BRIEF:
Please show every line in the entries below that includes the word "scrollbar".

Records drawn from a dataset:
-- Opening Marker --

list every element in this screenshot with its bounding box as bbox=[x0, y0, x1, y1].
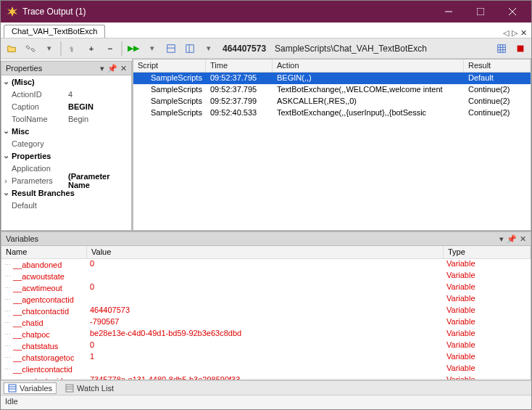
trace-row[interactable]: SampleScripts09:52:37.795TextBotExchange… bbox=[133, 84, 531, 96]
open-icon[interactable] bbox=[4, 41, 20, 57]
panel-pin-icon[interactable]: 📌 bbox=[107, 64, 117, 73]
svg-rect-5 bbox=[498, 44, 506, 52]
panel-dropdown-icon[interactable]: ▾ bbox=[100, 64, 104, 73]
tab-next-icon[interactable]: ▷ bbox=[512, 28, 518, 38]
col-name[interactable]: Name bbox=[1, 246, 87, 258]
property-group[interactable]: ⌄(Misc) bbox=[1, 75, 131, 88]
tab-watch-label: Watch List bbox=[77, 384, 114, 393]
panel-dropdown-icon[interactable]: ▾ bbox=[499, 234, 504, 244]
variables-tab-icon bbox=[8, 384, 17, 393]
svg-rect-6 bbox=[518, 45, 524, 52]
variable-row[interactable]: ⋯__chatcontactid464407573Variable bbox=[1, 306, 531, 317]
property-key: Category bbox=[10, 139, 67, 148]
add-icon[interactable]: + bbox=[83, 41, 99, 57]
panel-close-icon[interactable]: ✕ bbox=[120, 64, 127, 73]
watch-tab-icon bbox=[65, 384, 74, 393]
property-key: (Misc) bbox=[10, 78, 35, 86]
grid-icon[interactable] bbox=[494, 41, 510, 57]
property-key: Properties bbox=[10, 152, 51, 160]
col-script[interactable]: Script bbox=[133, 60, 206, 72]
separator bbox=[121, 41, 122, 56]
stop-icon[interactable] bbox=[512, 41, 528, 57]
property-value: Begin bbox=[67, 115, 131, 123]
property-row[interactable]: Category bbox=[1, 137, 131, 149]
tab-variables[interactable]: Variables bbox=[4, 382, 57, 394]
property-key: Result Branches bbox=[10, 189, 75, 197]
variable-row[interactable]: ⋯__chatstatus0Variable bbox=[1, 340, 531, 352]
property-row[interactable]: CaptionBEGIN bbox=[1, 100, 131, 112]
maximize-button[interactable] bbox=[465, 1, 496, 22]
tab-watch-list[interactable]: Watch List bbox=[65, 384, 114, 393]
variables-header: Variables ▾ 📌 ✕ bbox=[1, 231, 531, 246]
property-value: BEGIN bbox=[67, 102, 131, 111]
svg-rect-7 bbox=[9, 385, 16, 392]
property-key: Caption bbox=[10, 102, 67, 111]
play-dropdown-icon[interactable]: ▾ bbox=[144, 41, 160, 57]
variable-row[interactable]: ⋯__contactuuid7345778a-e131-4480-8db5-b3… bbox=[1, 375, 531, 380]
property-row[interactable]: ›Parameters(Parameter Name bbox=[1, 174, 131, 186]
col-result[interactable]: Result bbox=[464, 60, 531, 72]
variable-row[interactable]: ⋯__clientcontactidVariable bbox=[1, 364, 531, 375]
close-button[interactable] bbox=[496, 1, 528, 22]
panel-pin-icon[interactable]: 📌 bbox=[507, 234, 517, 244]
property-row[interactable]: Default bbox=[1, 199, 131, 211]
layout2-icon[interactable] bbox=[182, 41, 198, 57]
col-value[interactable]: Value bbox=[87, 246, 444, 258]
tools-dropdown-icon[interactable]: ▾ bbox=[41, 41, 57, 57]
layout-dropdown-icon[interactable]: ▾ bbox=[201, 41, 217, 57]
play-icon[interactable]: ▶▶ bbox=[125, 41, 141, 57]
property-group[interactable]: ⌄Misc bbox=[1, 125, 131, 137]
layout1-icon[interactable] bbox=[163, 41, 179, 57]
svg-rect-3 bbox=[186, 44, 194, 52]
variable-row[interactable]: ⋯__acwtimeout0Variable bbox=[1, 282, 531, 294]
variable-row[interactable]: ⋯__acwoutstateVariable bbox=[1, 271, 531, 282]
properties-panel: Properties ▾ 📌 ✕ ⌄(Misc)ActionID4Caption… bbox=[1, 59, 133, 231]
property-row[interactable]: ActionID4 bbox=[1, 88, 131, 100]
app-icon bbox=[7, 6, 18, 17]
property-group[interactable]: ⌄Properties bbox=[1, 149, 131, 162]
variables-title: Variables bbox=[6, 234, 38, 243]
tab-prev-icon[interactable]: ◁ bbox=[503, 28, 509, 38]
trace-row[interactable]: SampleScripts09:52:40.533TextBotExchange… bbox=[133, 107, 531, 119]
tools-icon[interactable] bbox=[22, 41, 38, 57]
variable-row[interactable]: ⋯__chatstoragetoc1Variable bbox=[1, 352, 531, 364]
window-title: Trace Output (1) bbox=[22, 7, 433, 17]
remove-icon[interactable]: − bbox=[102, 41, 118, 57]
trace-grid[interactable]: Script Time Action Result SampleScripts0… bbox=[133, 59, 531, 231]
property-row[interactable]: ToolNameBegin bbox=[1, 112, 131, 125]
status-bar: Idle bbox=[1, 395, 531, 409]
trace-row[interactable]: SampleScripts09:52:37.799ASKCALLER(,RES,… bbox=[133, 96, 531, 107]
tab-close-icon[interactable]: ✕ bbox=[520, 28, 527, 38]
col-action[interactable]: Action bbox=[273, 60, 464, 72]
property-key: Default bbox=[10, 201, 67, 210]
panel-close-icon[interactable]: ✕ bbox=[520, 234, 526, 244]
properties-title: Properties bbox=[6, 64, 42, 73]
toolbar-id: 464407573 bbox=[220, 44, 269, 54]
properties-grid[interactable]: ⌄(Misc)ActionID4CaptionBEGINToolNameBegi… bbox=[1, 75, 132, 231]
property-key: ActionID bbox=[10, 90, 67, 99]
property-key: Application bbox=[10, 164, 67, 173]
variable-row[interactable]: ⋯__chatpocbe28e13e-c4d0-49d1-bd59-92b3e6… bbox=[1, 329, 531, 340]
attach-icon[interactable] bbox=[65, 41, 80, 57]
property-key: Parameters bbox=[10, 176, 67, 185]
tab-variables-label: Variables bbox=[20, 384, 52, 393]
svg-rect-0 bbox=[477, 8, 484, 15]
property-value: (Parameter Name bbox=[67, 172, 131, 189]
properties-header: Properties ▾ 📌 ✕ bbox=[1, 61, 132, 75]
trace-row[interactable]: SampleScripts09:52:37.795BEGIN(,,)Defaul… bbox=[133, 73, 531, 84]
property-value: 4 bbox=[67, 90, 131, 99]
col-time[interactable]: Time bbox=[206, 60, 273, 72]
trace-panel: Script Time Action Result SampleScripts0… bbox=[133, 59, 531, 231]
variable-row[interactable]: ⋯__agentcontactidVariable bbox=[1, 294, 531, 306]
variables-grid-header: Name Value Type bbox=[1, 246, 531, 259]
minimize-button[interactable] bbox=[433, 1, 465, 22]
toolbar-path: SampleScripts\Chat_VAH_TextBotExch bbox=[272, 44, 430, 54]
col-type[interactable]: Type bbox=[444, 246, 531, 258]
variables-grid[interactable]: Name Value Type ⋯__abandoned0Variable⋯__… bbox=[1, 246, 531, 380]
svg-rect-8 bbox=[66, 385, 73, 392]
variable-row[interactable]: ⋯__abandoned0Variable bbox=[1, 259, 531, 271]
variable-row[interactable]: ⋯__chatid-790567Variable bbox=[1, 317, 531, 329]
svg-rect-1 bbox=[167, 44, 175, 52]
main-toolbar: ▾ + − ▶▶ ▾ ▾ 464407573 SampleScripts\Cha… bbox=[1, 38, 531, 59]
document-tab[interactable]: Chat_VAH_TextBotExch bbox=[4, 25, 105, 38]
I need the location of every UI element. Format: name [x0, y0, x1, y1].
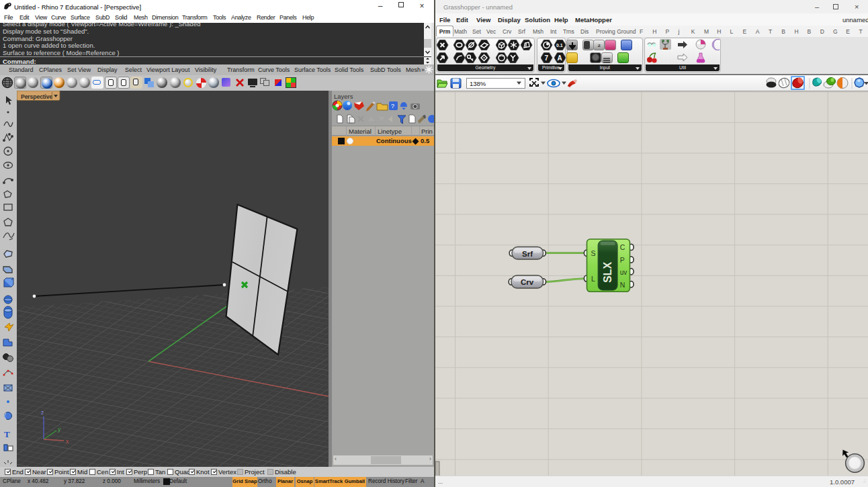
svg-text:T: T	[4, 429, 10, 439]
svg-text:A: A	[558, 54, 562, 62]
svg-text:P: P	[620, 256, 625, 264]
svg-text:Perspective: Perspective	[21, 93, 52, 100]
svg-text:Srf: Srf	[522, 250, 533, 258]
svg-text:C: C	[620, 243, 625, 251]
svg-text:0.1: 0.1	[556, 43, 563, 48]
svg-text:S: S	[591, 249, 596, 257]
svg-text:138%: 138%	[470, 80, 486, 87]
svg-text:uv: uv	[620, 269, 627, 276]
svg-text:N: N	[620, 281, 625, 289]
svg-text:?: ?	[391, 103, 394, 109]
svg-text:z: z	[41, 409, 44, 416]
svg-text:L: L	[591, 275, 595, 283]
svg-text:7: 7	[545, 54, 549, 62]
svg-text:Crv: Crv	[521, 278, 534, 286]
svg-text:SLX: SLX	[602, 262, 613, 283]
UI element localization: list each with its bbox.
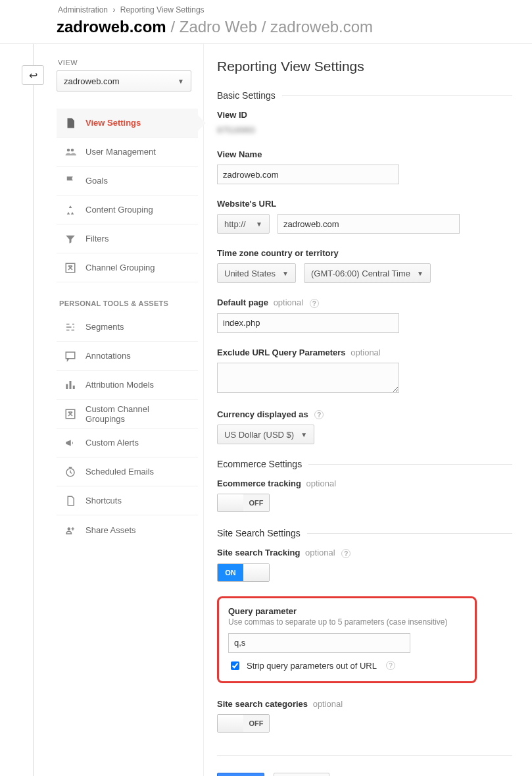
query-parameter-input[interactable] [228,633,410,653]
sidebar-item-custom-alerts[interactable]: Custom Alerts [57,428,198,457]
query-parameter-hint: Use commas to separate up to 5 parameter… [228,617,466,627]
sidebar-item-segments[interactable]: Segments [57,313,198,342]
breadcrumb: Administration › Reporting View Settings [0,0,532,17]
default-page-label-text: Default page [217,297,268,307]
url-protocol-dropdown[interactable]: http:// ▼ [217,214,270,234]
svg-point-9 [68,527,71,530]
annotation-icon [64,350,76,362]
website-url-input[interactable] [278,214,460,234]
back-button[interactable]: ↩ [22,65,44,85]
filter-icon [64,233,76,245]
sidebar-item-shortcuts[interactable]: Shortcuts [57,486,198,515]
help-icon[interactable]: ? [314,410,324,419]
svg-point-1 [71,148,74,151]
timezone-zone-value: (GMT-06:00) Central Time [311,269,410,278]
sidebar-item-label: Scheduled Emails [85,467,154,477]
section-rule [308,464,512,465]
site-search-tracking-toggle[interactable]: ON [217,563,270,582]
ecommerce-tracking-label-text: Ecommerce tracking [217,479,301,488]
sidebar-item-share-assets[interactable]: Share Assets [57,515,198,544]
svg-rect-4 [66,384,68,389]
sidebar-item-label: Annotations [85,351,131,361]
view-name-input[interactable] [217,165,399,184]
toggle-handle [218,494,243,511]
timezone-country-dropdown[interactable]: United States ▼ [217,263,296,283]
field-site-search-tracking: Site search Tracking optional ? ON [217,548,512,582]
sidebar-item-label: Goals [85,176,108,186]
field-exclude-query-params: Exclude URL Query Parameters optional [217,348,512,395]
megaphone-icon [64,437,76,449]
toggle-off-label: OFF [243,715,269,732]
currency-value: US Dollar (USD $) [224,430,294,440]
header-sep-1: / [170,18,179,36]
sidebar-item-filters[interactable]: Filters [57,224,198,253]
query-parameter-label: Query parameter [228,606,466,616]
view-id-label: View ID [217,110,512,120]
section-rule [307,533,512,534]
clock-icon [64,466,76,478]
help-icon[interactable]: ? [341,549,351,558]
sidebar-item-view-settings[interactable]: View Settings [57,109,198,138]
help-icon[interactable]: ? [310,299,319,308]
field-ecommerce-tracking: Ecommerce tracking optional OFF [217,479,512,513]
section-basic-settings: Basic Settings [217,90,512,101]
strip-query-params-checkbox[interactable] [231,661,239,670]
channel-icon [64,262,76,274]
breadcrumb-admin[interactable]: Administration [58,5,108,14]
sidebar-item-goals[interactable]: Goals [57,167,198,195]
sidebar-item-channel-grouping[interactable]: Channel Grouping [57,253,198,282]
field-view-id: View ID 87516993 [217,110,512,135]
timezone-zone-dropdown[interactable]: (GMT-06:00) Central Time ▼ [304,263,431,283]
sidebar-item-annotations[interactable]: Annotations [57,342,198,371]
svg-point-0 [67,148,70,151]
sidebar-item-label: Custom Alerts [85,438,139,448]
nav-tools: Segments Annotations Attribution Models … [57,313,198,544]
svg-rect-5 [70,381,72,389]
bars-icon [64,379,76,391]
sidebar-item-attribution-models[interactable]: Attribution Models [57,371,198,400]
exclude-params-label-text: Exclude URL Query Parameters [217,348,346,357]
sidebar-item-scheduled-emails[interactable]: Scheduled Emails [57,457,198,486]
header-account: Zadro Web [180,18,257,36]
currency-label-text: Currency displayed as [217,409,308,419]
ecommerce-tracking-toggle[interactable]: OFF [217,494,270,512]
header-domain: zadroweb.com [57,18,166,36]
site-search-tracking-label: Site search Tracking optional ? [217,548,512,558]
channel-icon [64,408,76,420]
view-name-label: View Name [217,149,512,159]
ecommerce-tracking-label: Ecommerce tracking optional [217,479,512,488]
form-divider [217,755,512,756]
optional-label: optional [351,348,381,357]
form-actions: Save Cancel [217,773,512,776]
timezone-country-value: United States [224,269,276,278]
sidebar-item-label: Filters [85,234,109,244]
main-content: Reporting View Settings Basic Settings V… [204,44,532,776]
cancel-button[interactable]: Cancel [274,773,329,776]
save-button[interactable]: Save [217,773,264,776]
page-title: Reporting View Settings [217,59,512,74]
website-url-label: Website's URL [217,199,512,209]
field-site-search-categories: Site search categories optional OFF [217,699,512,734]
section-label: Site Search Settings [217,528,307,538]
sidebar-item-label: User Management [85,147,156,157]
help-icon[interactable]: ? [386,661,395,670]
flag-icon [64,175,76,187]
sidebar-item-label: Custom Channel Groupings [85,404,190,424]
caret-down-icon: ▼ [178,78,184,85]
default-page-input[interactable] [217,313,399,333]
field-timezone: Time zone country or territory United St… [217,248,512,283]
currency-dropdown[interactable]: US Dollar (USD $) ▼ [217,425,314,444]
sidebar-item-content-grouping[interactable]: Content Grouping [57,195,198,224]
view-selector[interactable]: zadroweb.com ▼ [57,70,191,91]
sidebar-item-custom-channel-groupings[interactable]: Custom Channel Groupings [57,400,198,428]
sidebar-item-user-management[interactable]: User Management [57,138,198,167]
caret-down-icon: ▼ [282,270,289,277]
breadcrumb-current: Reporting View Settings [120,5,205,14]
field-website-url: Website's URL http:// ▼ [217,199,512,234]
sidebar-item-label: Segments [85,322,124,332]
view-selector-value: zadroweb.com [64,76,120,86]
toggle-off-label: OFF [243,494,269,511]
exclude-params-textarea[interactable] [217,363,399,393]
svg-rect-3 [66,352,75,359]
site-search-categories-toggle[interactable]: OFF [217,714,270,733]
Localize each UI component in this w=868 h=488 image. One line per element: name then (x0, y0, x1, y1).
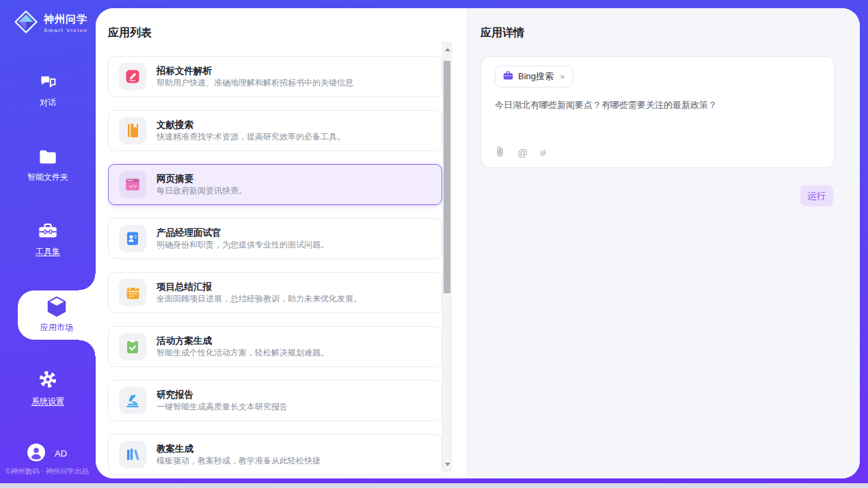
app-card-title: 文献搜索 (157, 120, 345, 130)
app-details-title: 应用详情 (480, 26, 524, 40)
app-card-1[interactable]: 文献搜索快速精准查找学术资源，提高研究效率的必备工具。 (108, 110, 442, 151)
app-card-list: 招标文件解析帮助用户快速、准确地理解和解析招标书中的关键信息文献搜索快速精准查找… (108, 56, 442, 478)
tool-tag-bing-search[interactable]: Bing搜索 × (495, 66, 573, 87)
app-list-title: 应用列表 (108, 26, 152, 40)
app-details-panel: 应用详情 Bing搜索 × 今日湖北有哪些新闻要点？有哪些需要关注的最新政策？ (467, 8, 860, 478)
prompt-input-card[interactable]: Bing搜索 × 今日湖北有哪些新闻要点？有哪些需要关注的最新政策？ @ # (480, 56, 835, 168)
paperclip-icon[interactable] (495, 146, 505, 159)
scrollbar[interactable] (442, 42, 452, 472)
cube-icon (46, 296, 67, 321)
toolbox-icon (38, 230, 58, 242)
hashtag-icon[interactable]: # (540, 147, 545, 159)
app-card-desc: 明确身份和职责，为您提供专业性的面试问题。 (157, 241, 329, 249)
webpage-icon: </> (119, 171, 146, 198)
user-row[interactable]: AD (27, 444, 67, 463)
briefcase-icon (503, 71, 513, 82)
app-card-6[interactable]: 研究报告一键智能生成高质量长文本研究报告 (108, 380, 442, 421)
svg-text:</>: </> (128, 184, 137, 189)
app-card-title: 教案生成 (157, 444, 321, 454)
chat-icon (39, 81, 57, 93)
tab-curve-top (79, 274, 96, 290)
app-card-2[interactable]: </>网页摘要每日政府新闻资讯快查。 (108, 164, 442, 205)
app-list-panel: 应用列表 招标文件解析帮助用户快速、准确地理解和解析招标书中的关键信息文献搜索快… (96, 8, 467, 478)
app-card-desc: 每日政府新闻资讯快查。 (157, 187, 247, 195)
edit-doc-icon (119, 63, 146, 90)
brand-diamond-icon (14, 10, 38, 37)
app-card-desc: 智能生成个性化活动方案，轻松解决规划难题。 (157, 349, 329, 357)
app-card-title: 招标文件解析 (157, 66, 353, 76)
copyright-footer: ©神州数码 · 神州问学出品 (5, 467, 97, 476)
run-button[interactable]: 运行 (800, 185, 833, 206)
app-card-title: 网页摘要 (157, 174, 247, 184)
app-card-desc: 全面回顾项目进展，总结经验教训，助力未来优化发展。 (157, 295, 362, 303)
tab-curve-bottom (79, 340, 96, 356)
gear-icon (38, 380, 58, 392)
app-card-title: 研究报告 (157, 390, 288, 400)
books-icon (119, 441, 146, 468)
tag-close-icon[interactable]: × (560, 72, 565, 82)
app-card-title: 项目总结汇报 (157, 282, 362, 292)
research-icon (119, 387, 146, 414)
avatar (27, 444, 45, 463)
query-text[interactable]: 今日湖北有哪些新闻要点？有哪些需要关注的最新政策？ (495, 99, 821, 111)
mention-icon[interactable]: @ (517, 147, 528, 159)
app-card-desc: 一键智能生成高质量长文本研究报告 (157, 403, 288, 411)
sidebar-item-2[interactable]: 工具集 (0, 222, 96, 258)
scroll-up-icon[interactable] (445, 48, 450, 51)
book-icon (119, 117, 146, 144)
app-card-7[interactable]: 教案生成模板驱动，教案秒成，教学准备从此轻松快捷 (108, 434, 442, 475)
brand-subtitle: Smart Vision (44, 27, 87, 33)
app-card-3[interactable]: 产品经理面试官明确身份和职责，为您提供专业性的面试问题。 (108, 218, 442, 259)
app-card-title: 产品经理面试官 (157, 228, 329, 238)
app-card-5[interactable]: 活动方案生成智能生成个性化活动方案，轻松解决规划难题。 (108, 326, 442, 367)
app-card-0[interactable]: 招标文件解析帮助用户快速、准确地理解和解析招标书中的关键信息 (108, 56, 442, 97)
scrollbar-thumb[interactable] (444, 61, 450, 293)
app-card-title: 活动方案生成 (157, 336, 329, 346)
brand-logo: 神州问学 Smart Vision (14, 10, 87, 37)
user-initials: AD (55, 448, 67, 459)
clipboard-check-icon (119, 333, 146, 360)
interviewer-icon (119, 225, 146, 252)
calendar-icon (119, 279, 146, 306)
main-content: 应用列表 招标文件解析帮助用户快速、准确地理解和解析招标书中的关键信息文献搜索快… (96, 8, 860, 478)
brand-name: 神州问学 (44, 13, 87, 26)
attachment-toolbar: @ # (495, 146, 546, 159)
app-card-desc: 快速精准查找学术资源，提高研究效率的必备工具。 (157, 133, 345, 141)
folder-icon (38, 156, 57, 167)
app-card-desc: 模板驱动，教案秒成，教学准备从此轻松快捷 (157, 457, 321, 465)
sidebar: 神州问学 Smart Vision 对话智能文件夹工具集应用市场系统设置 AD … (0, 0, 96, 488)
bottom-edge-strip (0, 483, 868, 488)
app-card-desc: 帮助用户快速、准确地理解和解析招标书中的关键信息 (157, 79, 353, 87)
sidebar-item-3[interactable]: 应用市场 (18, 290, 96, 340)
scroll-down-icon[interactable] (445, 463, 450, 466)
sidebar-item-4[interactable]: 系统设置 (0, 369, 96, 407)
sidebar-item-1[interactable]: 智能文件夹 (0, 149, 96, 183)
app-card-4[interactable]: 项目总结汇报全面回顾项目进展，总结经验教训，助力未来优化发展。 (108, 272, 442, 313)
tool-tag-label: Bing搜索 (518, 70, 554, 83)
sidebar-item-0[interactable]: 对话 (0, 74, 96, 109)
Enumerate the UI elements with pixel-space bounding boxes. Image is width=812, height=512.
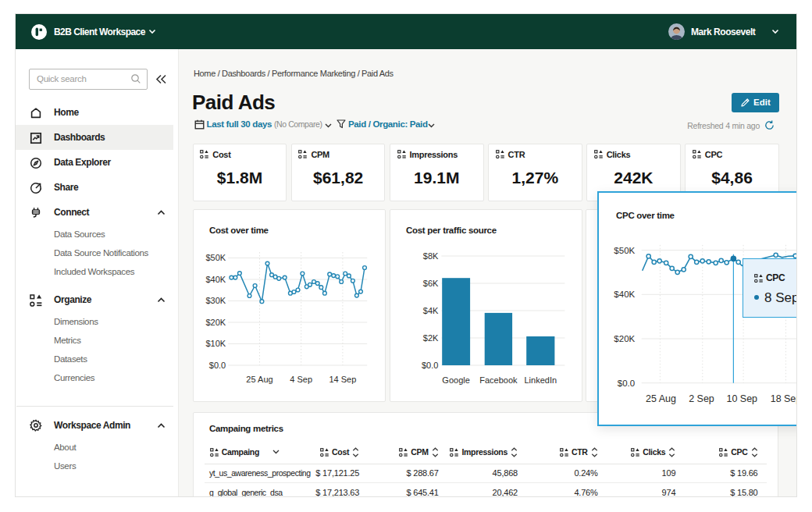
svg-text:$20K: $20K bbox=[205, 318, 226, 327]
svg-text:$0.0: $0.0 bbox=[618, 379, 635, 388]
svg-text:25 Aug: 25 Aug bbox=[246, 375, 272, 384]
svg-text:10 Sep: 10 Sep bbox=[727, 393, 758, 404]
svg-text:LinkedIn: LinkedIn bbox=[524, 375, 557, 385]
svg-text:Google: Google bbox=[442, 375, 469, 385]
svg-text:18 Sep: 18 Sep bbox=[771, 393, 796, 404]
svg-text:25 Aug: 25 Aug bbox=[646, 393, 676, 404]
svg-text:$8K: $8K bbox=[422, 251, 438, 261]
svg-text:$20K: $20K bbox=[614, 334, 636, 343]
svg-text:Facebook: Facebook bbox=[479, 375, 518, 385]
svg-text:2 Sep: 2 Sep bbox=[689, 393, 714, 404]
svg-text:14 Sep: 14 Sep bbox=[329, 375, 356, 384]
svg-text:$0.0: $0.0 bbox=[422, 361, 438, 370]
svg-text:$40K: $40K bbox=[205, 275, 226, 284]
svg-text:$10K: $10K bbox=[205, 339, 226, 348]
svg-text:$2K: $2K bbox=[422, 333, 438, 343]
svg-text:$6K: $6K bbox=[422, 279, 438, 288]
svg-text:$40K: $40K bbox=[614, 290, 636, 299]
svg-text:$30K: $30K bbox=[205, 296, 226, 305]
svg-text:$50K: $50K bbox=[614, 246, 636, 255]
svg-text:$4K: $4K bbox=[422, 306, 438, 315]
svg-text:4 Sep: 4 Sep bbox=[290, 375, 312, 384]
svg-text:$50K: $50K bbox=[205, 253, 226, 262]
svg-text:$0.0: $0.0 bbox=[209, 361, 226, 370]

-- Closing Marker --

TASK RESPONSE:
scrollbar[interactable] (442, 42, 452, 472)
scrollbar-thumb[interactable] (444, 61, 450, 293)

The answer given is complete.